San Francisco, 19th June 2025 We’re building a world where AI agents handle our emails, book our flights, make purchasing decisions, and generally manage the mundane for us automatically. But even in this mundanity, there are personal decisions. Like, choosing the tone for an email response, booking a seat in the front or back of the plane, and purchasing the brand of toothpaste I prefer. Current AI implementations don’t handle these personal decisions well. This is by design. Models have their own personalities, which conflict with mine. Interact with GPT, Gemini, or Claude, and you’ll notice each has a distinct voice. GPT is short and direct. Gemini leans heavily into bullet points and lists. Claude is verbose and loves to pull out the canvas whenever possible. These aren’t bugs in the traditional sense. They’re features the companies spent millions training into their models. How do we know this? Ask any LLM to write emails the way you write emails, and they’ll still sound like themselves. Memory doesn’t make a difference. LLMs have a distinct smell, and it doesn’t go away. “This MIT study” backs this idea. There’s a significant distance between essays written with LLMs and essays written with “brain only”. LLMs, despite good prompting, cannot capture the essence of the user’s personality. English teachers who evaluated the AI essays for the study could also point to the lack of “human” personality in the LLM-generated work:
Some essays across all topics stood out because of a close to perfect use of language and structure while simultaneously failing to give personal insights or clear statements. These, often lengthy, essays included standard ideas, reoccurring typical formulations and statements, which made the use of AI in the writing process rather obvious. We, as English teachers, perceived these essays as ‘soulless’, in a way, as many sentences were empty with regard to content and essays lacked personal nuances.

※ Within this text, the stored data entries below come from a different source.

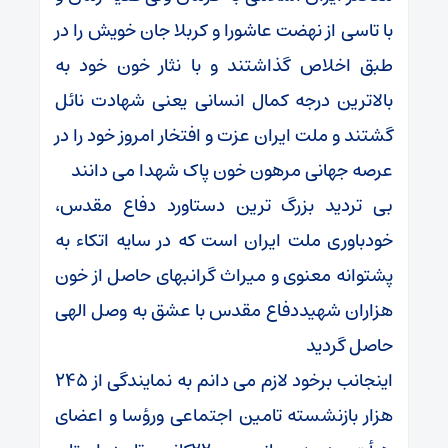
با تاسی از نهضت عاشورا و کربلا جان خویش را در
طبق اخلاص گذاشتند و با نثار خون خود به
بالاترین درجه کمال انسانی یعنی شهادت نائل
گشتند و ملت ایران عزت و افتخار امروز خود را در
عرصه جهانی مرهون خون پاک شهدا می دانند
بی تردید بزرگ ترین دستاورد دفاع مقدس،
خودباوری ملت ایران است که در سایه اتکاء به
پشتوانه معنوی و میراث گرانبهای حاصل از خون
هزاران شهیددفاع مقدس با عشق به وصل الهی
حاصل گردید
اینجانب برخود لازم می دانم به نمایندگی از ۲۴۵
هزار بازنشسته تامین اجتماعی ورؤسا و اعضای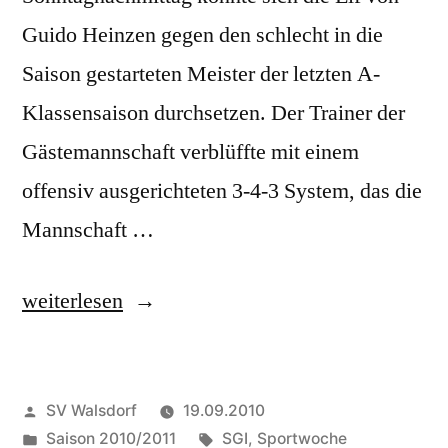
Guido Heinzen gegen den schlecht in die
Saison gestarteten Meister der letzten A-
Klassensaison durchsetzen. Der Trainer der
Gästemannschaft verblüffte mit einem
offensiv ausgerichteten 3-4-3 System, das die
Mannschaft …
„Spieltag
weiterlesen
6“
Veröffentlicht
SV Walsdorf
19.09.2010
von
Veröffentlicht
Schlagwörter:
Saison 2010/2011
SGI
,
Sportwoche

While the essays sounded academic and often developed a topic more in-depth than others, we valued individuality and creativity over objective “perfection”. This is reflected in lower content and uniqueness scores, while language, structure and accuracy are rated higher. However, some of these obviously AI generated essays did offer unique approaches, e.g. examples or quotes, which then led to higher uniqueness scores, even if structure and language lacked uniqueness.
When an AI agent acts on my behalf, it needs to make the same choices I would make. Not similar choices—the same ones. It needs to write messages the way I do, prioritize the way I do, write code in the style I prefer. You can define rules to guide LLMs around this, but that’s not a good solution. I doubt most people can filter their entire personality into a set of clean rules for the LLM to follow. That’s not good UX. This goes deeper than memory or context. It’s not about the model knowing my preferences—it’s about the model’s fundamental decision-making process mirroring mine. When faced with ten ways to phrase a sentence, does it choose the same one I would? When deciding whether to be direct or diplomatic, does it make my choice? The current approach treats AI personality as a feature to be proud of. Companies differentiate their models based on these distinct voices. B ut personality in AI is actually a bug masquerading as a feature. It creates a gap between what I want and what I get, between my decision-making and the AI’s. If the goal is an AI native world, then we need models that are impressionable in the deepest sense—not just following instructions, but adopting the user’s entire approach to communication and decision-making. An AI that knows what I like is a side effect of an AI that thinks like me. A digital twin that can replicate my behavior in binary should be the north star. Until we solve this, we’ll be stuck in the current paradigm of AI as a tool that requires constant supervision.